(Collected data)
▼

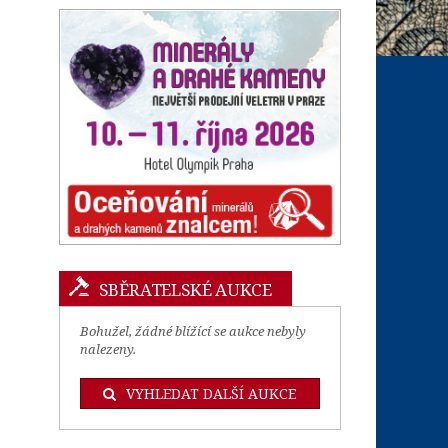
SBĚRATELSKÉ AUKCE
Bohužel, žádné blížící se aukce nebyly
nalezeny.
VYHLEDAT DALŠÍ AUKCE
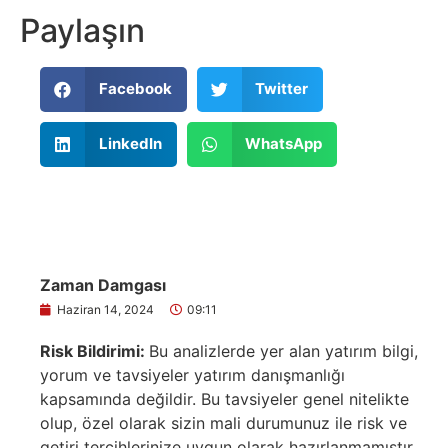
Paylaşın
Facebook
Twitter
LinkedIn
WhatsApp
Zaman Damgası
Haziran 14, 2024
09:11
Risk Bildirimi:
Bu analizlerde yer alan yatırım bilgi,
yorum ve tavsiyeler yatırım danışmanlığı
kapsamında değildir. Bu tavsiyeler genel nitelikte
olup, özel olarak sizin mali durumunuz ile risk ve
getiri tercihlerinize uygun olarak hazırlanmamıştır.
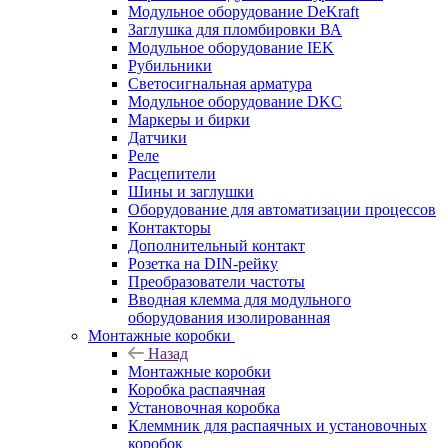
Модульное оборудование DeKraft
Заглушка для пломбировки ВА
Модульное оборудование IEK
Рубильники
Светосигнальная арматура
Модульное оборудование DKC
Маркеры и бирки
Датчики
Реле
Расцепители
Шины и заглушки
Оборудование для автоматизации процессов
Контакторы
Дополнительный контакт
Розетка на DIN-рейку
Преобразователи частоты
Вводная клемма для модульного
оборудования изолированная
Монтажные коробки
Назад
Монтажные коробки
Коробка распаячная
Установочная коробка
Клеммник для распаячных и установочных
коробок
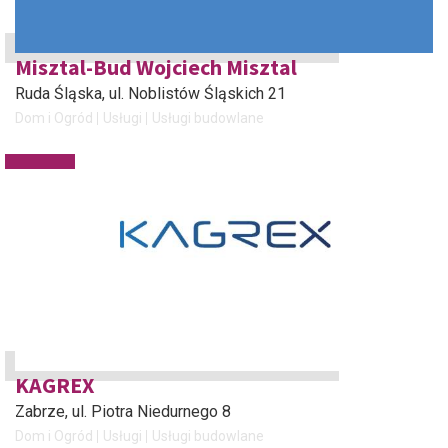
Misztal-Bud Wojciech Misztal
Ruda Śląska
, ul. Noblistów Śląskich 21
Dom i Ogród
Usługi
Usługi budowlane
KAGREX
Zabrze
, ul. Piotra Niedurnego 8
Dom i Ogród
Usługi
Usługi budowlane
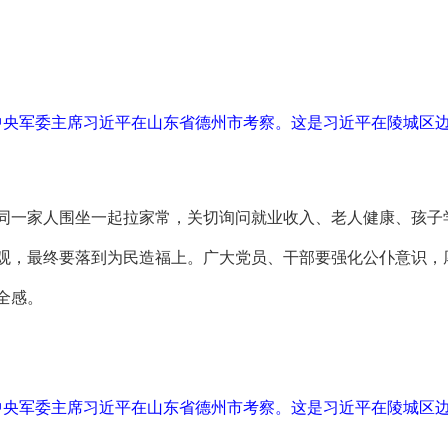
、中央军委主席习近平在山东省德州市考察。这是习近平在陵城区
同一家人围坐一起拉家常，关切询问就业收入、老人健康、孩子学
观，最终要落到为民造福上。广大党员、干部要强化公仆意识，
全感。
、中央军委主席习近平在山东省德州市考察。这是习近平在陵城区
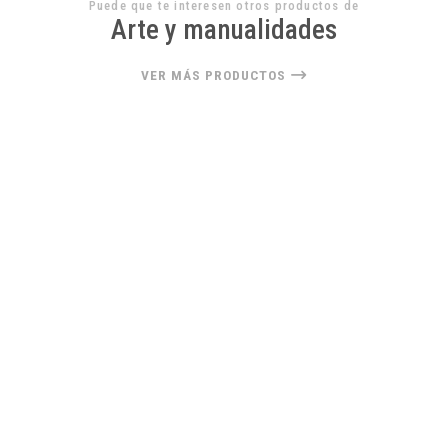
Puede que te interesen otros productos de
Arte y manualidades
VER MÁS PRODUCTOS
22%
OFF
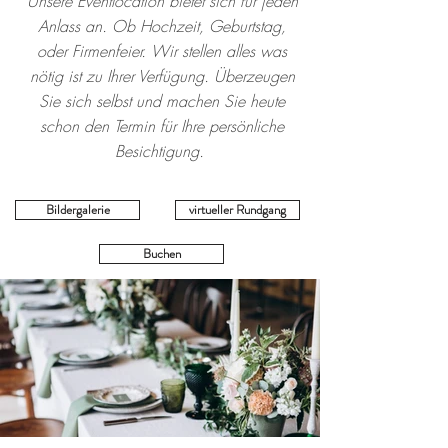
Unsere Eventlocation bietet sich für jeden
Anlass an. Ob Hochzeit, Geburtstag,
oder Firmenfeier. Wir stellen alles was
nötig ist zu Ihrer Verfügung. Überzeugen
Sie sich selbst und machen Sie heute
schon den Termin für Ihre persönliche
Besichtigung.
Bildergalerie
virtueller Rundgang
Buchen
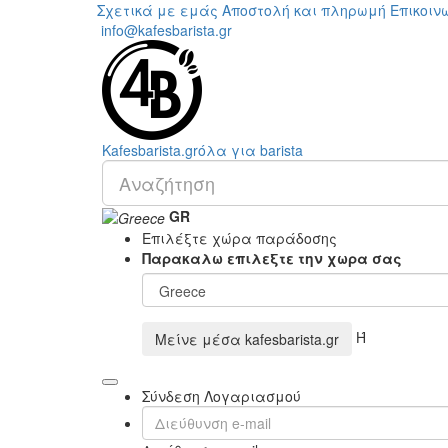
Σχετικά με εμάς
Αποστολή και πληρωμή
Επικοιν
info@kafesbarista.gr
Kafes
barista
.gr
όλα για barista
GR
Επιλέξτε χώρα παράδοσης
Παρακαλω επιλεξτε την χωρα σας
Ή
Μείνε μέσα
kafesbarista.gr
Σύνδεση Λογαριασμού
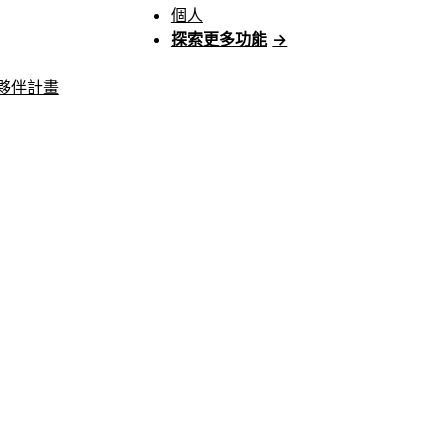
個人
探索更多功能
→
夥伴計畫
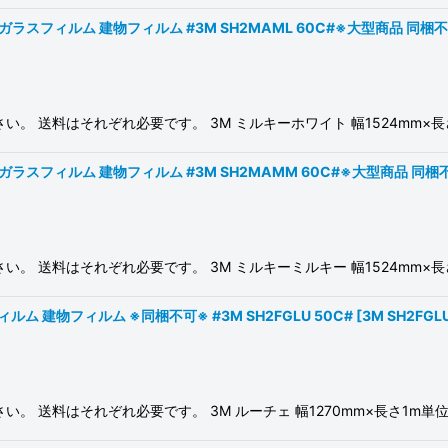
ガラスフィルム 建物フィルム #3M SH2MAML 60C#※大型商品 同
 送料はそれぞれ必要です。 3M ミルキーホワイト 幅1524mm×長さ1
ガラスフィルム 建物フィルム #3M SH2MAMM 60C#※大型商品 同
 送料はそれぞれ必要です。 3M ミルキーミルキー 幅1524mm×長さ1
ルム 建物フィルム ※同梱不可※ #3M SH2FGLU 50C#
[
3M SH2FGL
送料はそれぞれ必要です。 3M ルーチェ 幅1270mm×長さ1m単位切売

▲

REQUIREMENT
Go through the records above and copy every line holding the word "建物フィルム".

RESPONSE BOX
ガラスフィルム 建物フィルム #3M SH2MAML 60C#※大型商品 同
ガラスフィルム 建物フィルム #3M SH2MAMM 60C#※大型商品 同
ルム 建物フィルム ※同梱不可※ #3M SH2FGLU 50C#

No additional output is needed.